[THE RECORDS]
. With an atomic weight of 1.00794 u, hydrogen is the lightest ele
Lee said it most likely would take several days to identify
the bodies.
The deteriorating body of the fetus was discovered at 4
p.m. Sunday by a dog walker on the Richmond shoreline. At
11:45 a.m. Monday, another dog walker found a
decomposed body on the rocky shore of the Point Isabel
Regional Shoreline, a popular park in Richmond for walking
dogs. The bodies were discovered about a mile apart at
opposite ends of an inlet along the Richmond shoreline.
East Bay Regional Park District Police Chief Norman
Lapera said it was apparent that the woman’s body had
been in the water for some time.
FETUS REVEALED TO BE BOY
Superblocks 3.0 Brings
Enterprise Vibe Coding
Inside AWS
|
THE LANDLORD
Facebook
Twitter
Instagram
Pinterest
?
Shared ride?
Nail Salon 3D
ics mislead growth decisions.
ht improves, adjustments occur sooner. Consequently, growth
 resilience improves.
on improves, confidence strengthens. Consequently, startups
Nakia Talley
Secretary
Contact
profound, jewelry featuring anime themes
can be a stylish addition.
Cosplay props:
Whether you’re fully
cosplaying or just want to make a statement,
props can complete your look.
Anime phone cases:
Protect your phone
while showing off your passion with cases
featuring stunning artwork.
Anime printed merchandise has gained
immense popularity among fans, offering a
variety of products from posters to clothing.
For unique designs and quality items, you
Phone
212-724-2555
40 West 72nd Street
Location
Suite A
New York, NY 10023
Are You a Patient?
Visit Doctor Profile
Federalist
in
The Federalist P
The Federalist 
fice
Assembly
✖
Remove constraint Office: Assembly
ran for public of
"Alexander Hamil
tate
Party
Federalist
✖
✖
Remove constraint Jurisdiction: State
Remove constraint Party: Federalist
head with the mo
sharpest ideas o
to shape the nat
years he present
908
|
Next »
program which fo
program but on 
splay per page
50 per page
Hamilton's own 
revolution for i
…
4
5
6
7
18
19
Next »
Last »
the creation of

[TASK GOAL]
Copy out the full material exactly as it appears.

[RESPONSE TO THE EXERCISE]
. With an atomic weight of 1.00794 u, hydrogen is the lightest ele
Lee said it most likely would take several days to identify
the bodies.
The deteriorating body of the fetus was discovered at 4
p.m. Sunday by a dog walker on the Richmond shoreline. At
11:45 a.m. Monday, another dog walker found a
decomposed body on the rocky shore of the Point Isabel
Regional Shoreline, a popular park in Richmond for walking
dogs. The bodies were discovered about a mile apart at
opposite ends of an inlet along the Richmond shoreline.
East Bay Regional Park District Police Chief Norman
Lapera said it was apparent that the woman’s body had
been in the water for some time.
FETUS REVEALED TO BE BOY
Superblocks 3.0 Brings
Enterprise Vibe Coding
Inside AWS
|
THE LANDLORD
Facebook
Twitter
Instagram
Pinterest
?
Shared ride?
Nail Salon 3D
ics mislead growth decisions.
ht improves, adjustments occur sooner. Consequently, growth
 resilience improves.
on improves, confidence strengthens. Consequently, startups
Nakia Talley
Secretary
Contact
profound, jewelry featuring anime themes
can be a stylish addition.
Cosplay props:
Whether you’re fully
cosplaying or just want to make a statement,
props can complete your look.
Anime phone cases:
Protect your phone
while showing off your passion with cases
featuring stunning artwork.
Anime printed merchandise has gained
immense popularity among fans, offering a
variety of products from posters to clothing.
For unique designs and quality items, you
Phone
212-724-2555
40 West 72nd Street
Location
Suite A
New York, NY 10023
Are You a Patient?
Visit Doctor Profile
Federalist
in
The Federalist P
The Federalist 
fice
Assembly
✖
Remove constraint Office: Assembly
ran for public of
"Alexander Hamil
tate
Party
Federalist
✖
✖
Remove constraint Jurisdiction: State
Remove constraint Party: Federalist
head with the mo
sharpest ideas o
to shape the nat
years he present
908
|
Next »
program which fo
program but on 
splay per page
50 per page
Hamilton's own 
revolution for i
…
4
5
6
7
18
19
Next »
Last »
the creation of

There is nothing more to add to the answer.